Непостоянный генерал.
Не думав милого обидеть,
Взяла Лаиса микроскоп
И говорит: «Позволь увидеть…»
Не будем далее цитировать — речь идет о мужских достоинствах.
Алексей Федорович Орлов (1787–1862) был братом знаменитого декабриста Михаила Федоровича Орлова, женатого на Екатерине Николаевне Раевской. Впоследствии он дослужился до высоких чинов. Стал генералом от кавалерии, генерал-адъютантом, а в 1856-м получил княжеский титул.
Но это впоследствии. А в ту пору он хоть и был старше Пушкина на 12 лет, но страсти играли в нем вполне юношеские. Возможно, Пушкину было несколько обидно, что через этакого уже, по понятиям восемнадцатилетнего юнца, старика не пробиться к сердцу Истоминой.
Известно, что этакие вот эпиграммы, да и просто дерзкие шутки Пушкина, нередко приводили к дуэлям, но в данном случае А. Ф. Орлов не обратил внимания на эпиграмму.
Пушкин же посвятил ему стихи иного содержания.
О, ты, который сочетал
С душою пылкой, откровенной
(Хотя и русский генерал)
Любезность, разум просвещенный…
Да и что там было делить? Успех? Был ли он? В Авдотью Истомину влюблялись многие приятели или просто знакомцы Пушкина. Он писал об этом в 1820 году в статье «Мои замечания об русском театре»:
«Публика образует драматические таланты. Что такое наша публика?

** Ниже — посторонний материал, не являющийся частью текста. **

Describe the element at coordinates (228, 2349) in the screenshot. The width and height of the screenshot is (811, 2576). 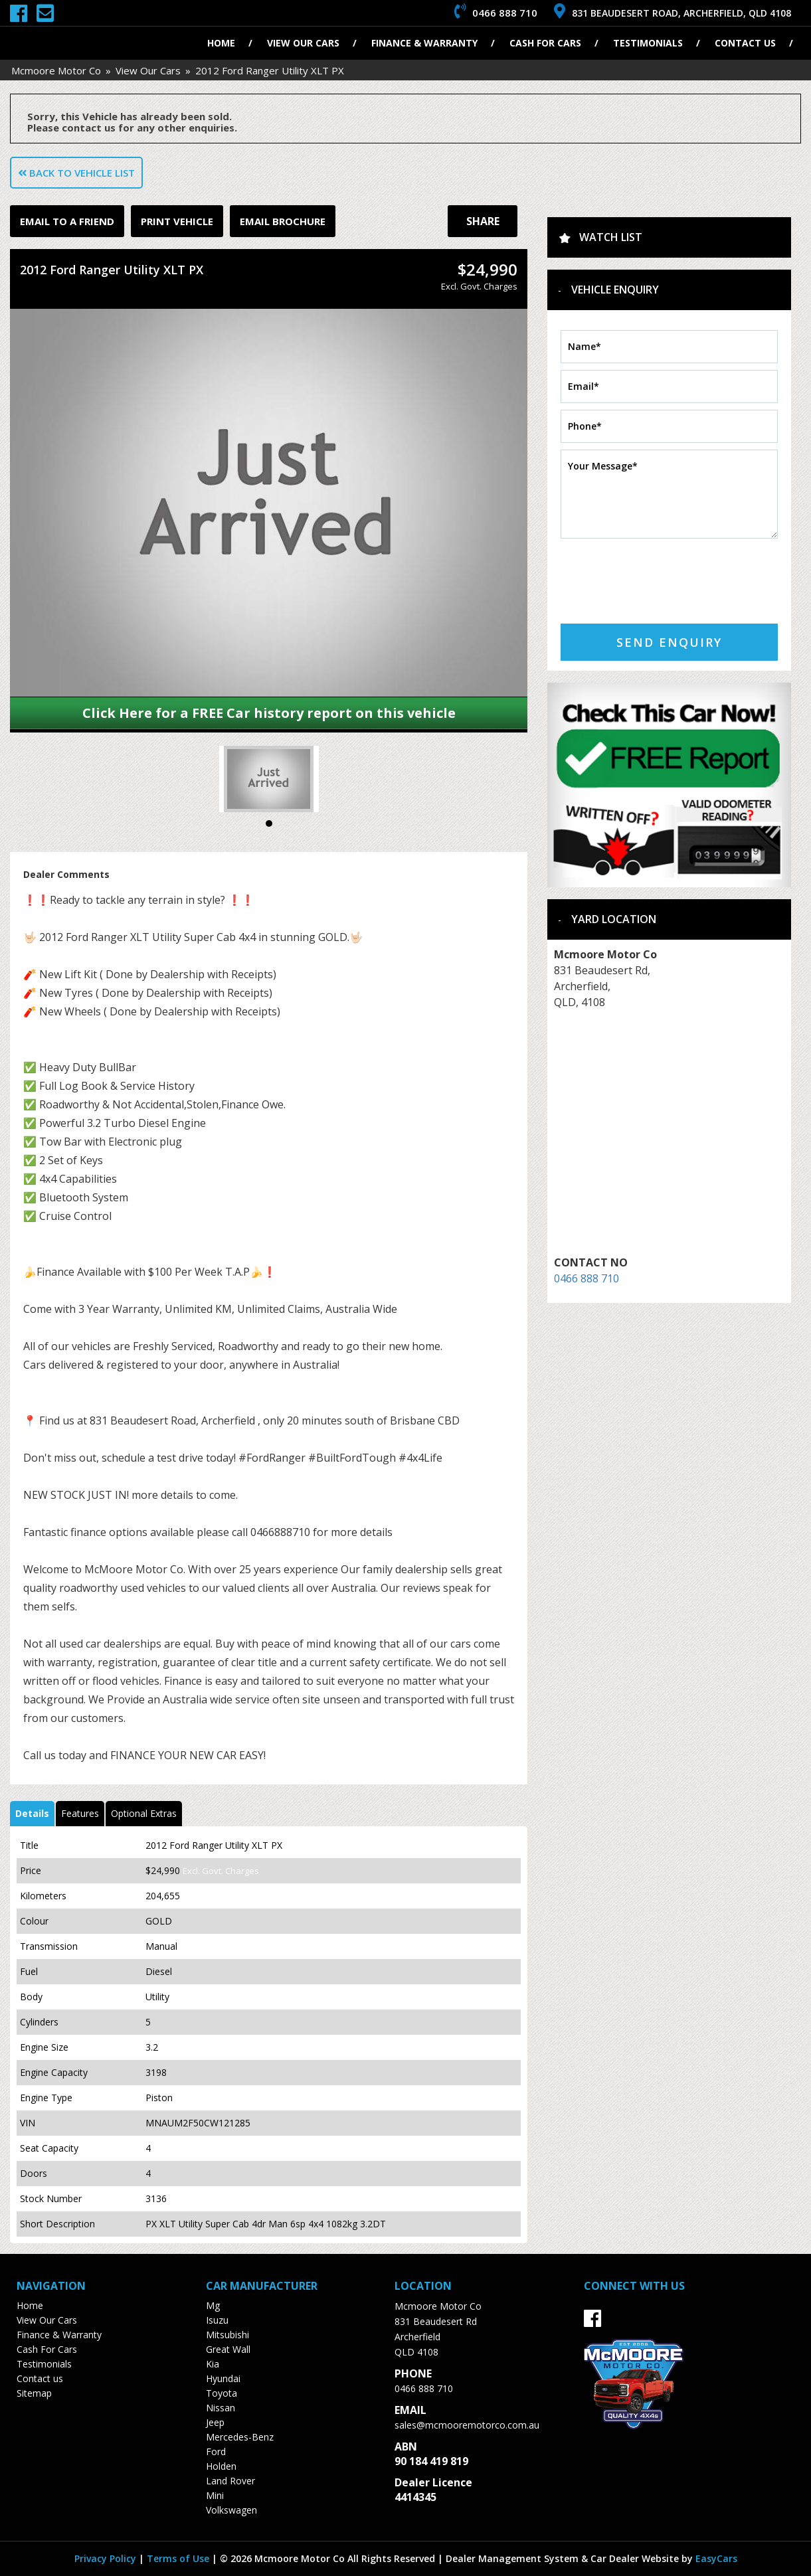
I see `great wall` at that location.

Пред началом оперы, трагедии, балета молодой человек гуляет по всем десяти рядам кресел, ходит по всем ногам, разговаривает со всеми знакомыми и незнакомыми. „Откуда ты?“ — „От Семеновой, от Сосницкой, от Колесовой, от Истоминой“. — „Как ты счастлив!“ — „Сегодня она поет — она играет, она танцует — похлопаем ей — вызовем ее! она так мила! у ней такие глаза! такая ножка! такой талант!..“ — Занавес подымается. Молодой человек, его приятели, переходя с места на место, восхищаются и хлопают. Не хочу здесь обвинять пылкую, ветреную молодость, знаю, что она требует снисходительности. Но можно ли полагаться на мнения таковых судей?
Часто певец или певица, заслужившие любовь нашей публики, фальшиво дотягивают арию Боэльдье или della Maria. Знатоки примечают, любители чувствуют, они молчат из уважения к таланту. Прочие хлопают из доверенности и кричат форо из приличия.
Трагический актер заревет громче, сильнее обыкновенного; оглушенный раек приходит в исступление, театр трещит от рукоплесканий.
Актриса… Но довольно будет, если скажу, что невозможно ценить таланты наших актеров по шумным одобрениям нашей публики.
Еще замечание. Значительная часть нашего партера (то есть кресел) слишком занята судьбою Европы и Отечества, слишком утомлена трудами, слишком глубокомысленна, слишком важна, слишком осторожна в изъявлении душевных движений, дабы принимать какое-нибудь участие в достоинстве драматического искусства (к тому же русского). И если в половине седьмого часу одни и те же лица являются из казарм и совета занять первые ряды абонированных кресел, то это более для них условный этикет, нежели приятное отдохновение. Ни в каком случае невозможно требовать от холодной их рассеянности здравых понятий и суждений, и того менее — движения какого-нибудь чувства. Следовательно, они служат только почтенным украшением Большого каменного театра, но вовсе не принадлежат ни к толпе любителей, ни к числу просвещенных или пристрастных судей».